- **Requirement**: Show every line of the data below that includes the word "pour".

[Data entries]
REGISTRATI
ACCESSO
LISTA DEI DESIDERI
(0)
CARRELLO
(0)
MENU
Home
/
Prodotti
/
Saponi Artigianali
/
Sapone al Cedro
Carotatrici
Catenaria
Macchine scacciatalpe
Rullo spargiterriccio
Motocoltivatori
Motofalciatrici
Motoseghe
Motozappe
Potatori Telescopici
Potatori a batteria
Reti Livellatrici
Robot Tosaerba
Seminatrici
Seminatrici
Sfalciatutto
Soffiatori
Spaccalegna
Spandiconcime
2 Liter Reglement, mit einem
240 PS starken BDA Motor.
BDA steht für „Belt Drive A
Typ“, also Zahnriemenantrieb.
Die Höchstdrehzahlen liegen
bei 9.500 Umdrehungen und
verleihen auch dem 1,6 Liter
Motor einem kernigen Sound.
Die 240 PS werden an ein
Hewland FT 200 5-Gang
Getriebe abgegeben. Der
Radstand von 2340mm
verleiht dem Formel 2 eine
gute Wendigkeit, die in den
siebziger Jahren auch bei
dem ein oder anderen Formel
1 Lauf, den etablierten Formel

...

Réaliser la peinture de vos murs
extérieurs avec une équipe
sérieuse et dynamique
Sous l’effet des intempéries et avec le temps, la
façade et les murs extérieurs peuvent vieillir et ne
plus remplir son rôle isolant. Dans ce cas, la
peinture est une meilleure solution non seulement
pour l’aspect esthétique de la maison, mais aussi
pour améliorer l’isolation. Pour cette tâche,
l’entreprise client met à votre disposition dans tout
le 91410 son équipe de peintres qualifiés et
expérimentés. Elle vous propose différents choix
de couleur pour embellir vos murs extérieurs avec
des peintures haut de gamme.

- **Task result**:
pour l’aspect esthétique de la maison, mais aussi
pour améliorer l’isolation. Pour cette tâche,
de couleur pour embellir vos murs extérieurs avec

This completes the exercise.